Chlorine is prepared in the laboratory by treating manganese dioxide($Mn{O}_2$) with aqueous hydrochloric acid according to the reaction:

$4HCl\left(aq\right)+Mn{O}_2\left(s\right)\to 2H_{2}O\left(l\right)+MnC{l}_2\left(aq\right)+C{l}_2\left(g\right)$

The amount of $HCl$ that react with 5.0 g of manganese dioxide is:

• A. $8.39g$
• B. $83.9g$
• C. $167.8g$
• D. $16.78g$

Answer 1

The correct option is A $8.39g$

The molecular weights of $HCl$ and $Mn{O}_2$ are $36.5$ g/mol and $86.9$ g/mol respectively.

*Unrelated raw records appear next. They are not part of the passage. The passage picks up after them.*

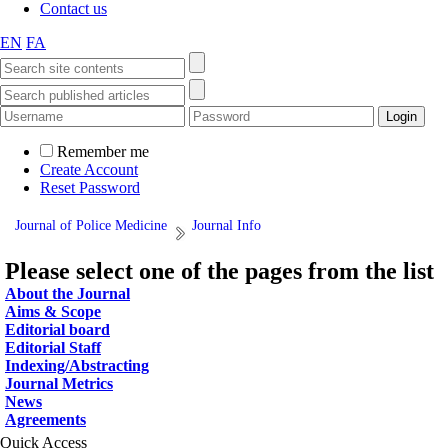
Contact us
EN
FA
Remember me
Create Account
Reset Password
Journal of Police Medicine
Journal Info
Please select one of the pages from the list
About the Journal
Aims & Scope
Editorial board
Editorial Staff
Indexing/Abstracting
Journal Metrics
News
Agreements
Quick Access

$4HCl\left(aq\right)+Mn{O}_2\left(s\right)\to 2H_{2}O\left(l\right)+MnC{l}_2\left(aq\right)+C{l}_2\left(g\right)$

$4$ moles $(4\times 36.5=146g)$ of $HCl$ reacts with one mole ($86.9$ g) of $Mn{O}_2$.

Hence, $5.0$ g of $Mn{O}_2$ will react with $\frac{146}{86.9}\times 5=8.39g$ of $HCl$.